Here’s Jon lopping brush on the Easton Ridge trail. As I’ve noted before, trails that go through clearcuts offer years of maintenance opportunities. The single stem of wild cherry or hazel that we cut this year responds by sending out seven sprouts next year, much like the mythical Hydra. Clearcuts allow ample sun and water to reach these fast-growing plants. There will be brush to cut long after Jon and I have retired and returned to the soil ourselves. Kind of a comforting thought, so we approach the work with a Zen-like attention. The work is not futile, but it is impermanent.
The day was silver. Lake Easton and Lake Kachess reflected the rain clouds back toward the sky, and the forest slopes absorbed the light. Squalls came down the valleys on gusts of wind, enveloping us in dampness. Is this rain, snow, or hail?
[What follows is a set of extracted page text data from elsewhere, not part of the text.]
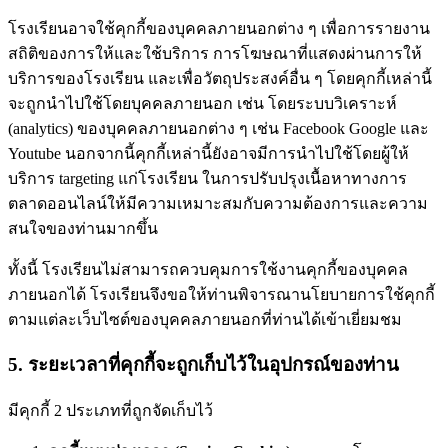
โรงเรียนอาจใช้คุกกี้ของบุคคลภายนอกต่าง ๆ เพื่อการรายงาน
สถิติของการให้และใช้บริการ การโฆษณาที่แสดงผ่านการให้
บริการของโรงเรียน และเพื่อวัตถุประสงค์อื่น ๆ โดยคุกกี้เหล่านี้
จะถูกนำไปใช้โดยบุคคลภายนอก เช่น โดยระบบวิเคราะห์
(analytics) ของบุคคลภายนอกต่าง ๆ เช่น Facebook Google และ
Youtube นอกจากนี้คุกกี้เหล่านี้ยังอาจมีการนำไปใช้โดยผู้ให้
บริการ targeting แก่โรงเรียน ในการปรับปรุงเนื้อหาทางการ
ตลาดออนไลน์ให้มีความเหมาะสมกับความต้องการและความ
สนใจของท่านมากขึ้น
ทั้งนี้ โรงเรียนไม่สามารถควบคุมการใช้งานคุกกี้ของบุคคล
ภายนอกได้ โรงเรียนจึงขอให้ท่านพิจารณานโยบายการใช้คุกกี้
ตามแต่ละเว็บไซต์ของบุคคลภายนอกที่ท่านได้เข้าเยี่ยมชม
5. ระยะเวลาที่คุกกี้จะถูกเก็บไว้ในอุปกรณ์ของท่าน
มีคุกกี้ 2 ประเภทที่ถูกจัดเก็บไว้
A fine November day, Jon observed. Above us, along the ridge, ravens played all day. Their croaks and squawks were calls and laughter to each other. They sailed, wings tucked, tails constantly adjusting to the unpredictable wind. Across the valley, two creamy-colored mountain goats browsed a steep slope. I wondered what they were finding to eat. Must have been succulent, because they were intent.
All day we heard the reports coming over the radio from the south. Bridge gone, road caving in, can’t get past the flood waters. Big mess. When our work was finished, we hiked down, hoping that the bridge we’d crossed in the morning was still there in the afternoon. It was. Shaking from the thunder of high water, and slick from spray, it was still there and we crossed over.